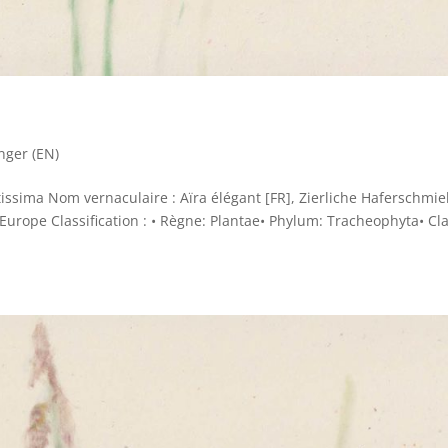
nger (EN)
ssima Nom vernaculaire : Aïra élégant [FR], Zierliche Haferschmie
: Europe Classification : • Règne: Plantae• Phylum: Tracheophyta• Cl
-*-
When you copy the listing above, reproduce every line exactly and skip the images.

nger (EN)
ssima Nom vernaculaire : Aïra élégant [FR], Zierliche Haferschmie
: Europe Classification : • Règne: Plantae• Phylum: Tracheophyta• Cl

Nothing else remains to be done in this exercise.